A bipartisan group of Senators has already introduced legislation to clarify the Electoral Count Act, seeking to prevent a repeat of 2020 when Trump pressured Vice President Mike Pence to overturn the will of the voters and delay the certification of the election. Cheney expressed support for such efforts, though she did not explicitly endorse that proposal. Hageman, meanwhile, has not commented on the pending legislation.

Hageman’s greatest asset: she’s not Liz Cheney

In her campaign’s closing ad, Hageman’s message to voters is clear: The election is “not about Cheney, it’s about the people of Wyoming.”

Yet in speeches and campaign press releases, Hageman has spent quite a bit of time discussing her rival.

She’s criticized Cheney’s vote for a bill to boost semiconductor research and production, her support for gun reforms, her defense of a COVID-19 vaccine mandate for members of the military and her shift on women’s participation in the draft military service. Of the 45 statements Hageman’s campaign has released since she announced her candidacy last September, nearly half focused primarily on critiques of Cheney.  

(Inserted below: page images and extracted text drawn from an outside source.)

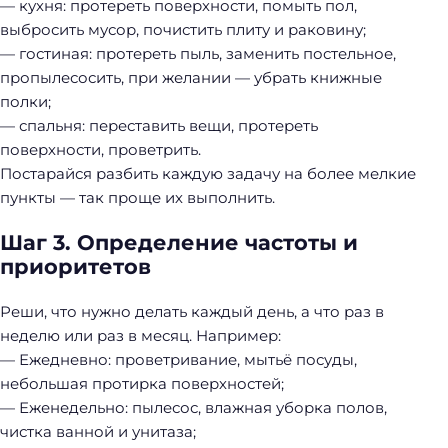
— кухня: протереть поверхности, помыть пол,
выбросить мусор, почистить плиту и раковину;
— гостиная: протереть пыль, заменить постельное,
пропылесосить, при желании — убрать книжные
полки;
— спальня: переставить вещи, протереть
поверхности, проветрить.
Постарайся разбить каждую задачу на более мелкие
пункты — так проще их выполнить.
Шаг 3. Определение частоты и
приоритетов
Реши, что нужно делать каждый день, а что раз в
неделю или раз в месяц. Например:
— Ежедневно: проветривание, мытьё посуды,
небольшая протирка поверхностей;
— Еженедельно: пылесос, влажная уборка полов,
чистка ванной и унитаза;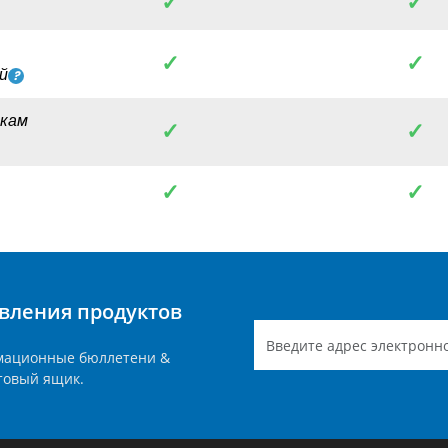
✓
✓
✓
✓
й
пкам
✓
✓
✓
✓
вления продуктов
мационные бюллетени &
товый ящик.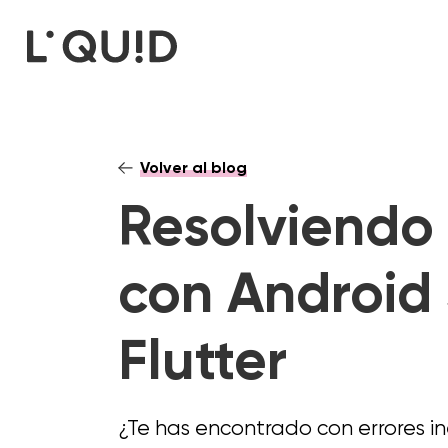
Volver al blog
Resolviendo
con Android 
Flutter
¿Te has encontrado con errores i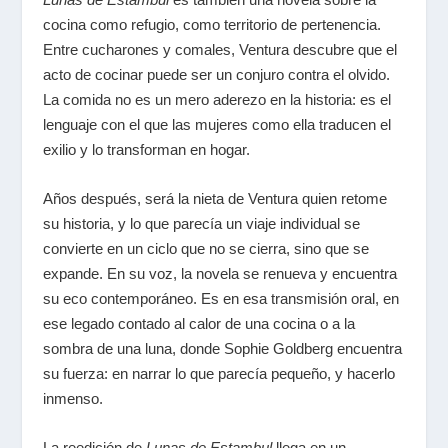
cocina como refugio, como territorio de pertenencia.
Entre cucharones y comales, Ventura descubre que el
acto de cocinar puede ser un conjuro contra el olvido.
La comida no es un mero aderezo en la historia: es el
lenguaje con el que las mujeres como ella traducen el
exilio y lo transforman en hogar.
Años después, será la nieta de Ventura quien retome
su historia, y lo que parecía un viaje individual se
convierte en un ciclo que no se cierra, sino que se
expande. En su voz, la novela se renueva y encuentra
su eco contemporáneo. Es en esa transmisión oral, en
ese legado contado al calor de una cocina o a la
sombra de una luna, donde Sophie Goldberg encuentra
su fuerza: en narrar lo que parecía pequeño, y hacerlo
inmenso.
La reedición de
Lunas de Estambul
llega en un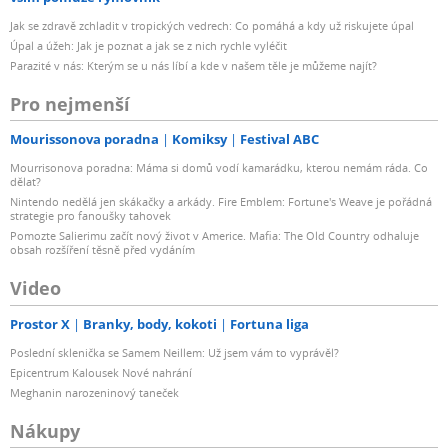
Jak se zdravě zchladit v tropických vedrech: Co pomáhá a kdy už riskujete úpal
Úpal a úžeh: Jak je poznat a jak se z nich rychle vyléčit
Parazité v nás: Kterým se u nás líbí a kde v našem těle je můžeme najít?
Pro nejmenší
Mourissonova poradna
Komiksy
Festival ABC
Mourrisonova poradna: Máma si domů vodí kamarádku, kterou nemám ráda. Co
dělat?
Nintendo nedělá jen skákačky a arkády. Fire Emblem: Fortune's Weave je pořádná
strategie pro fanoušky tahovek
Pomozte Salierimu začít nový život v Americe. Mafia: The Old Country odhaluje
obsah rozšíření těsně před vydáním
Video
Prostor X
Branky, body, kokoti
Fortuna liga
Poslední sklenička se Samem Neillem: Už jsem vám to vyprávěl?
Epicentrum Kalousek Nové nahrání
Meghanin narozeninový taneček
Nákupy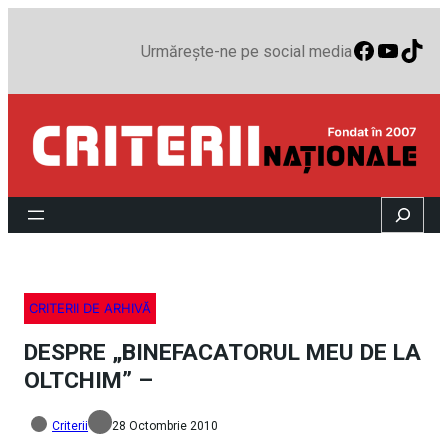
Faceboo
YouTu
TikT
Urmărește-ne pe social media
Search
CRITERII DE ARHIVĂ
DESPRE „BINEFACATORUL MEU DE LA
OLTCHIM” –
Criterii
28 Octombrie 2010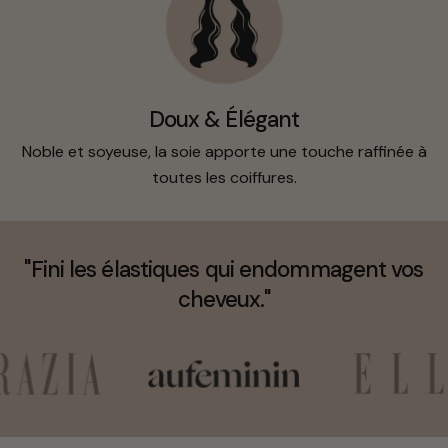
Doux & Élégant
Noble et soyeuse, la soie apporte une touche raffinée à
toutes les coiffures.
"Fini les élastiques qui endommagent vos
cheveux."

What Hageman might do differently as a member of Congress, beyond her steadfast support of Trump, is unclear. Despite her many criticisms of the former president, Cheney voted with his policies 93 percent of the time. So as some Democrats consider switching parties to support Cheney in the GOP primary, others feel no need.

“I just don’t know what the difference would be between Representative Cheney and Ms. Hageman,” said Pete Gosar, Albany County Commissioner.

But Hageman’s past holds some clues to her policy leanings. Her unsuccessful 2018 gubernatorial bid centered on her experience as a natural resources attorney, where she pledged to “reform federal land management and access” by rolling back environmental regulations.

During this campaign, Hageman has attacked Cheney for not serving on the House Natural Resources Committee, while positioning herself firmly against environmental regulations and for the transfer of federal lands to states. In a July Casper Star-Tribune editorial, a coalition of Wyoming residents decried Hageman as a “danger to our public land freedoms.” 

And yet, even Hageman’s anti-conservation positions do not put her at great odds with Cheney, who has supported similar public lands transfer efforts and has criticized attempts to address climate change.

It appears, then, that Hageman’s greatest asset is the most obvious one: She’s not Liz Cheney.

“Hageman is the leader among the ‘not Cheney’ candidates,” said Jim King, a political science professor at the University of Wyoming. “While she benefited from Trump placing her center-stage, Hageman’s supporters are probably more anti-Cheney than pro-Hageman.”

Interviews with Hageman-supporting voters bolstered King’s analysis.

Asked why he was supporting Hageman, John Roberts, a trucking company owner in Rozet, responded, “Well, we’ll see how it goes.”

Roberts added, “You know, she’s a Wyomingite, It’s more of just breaking the chain [of Cheney’s tenure], but if she goes [to Washington], we’ll see if she can live up to her promises.”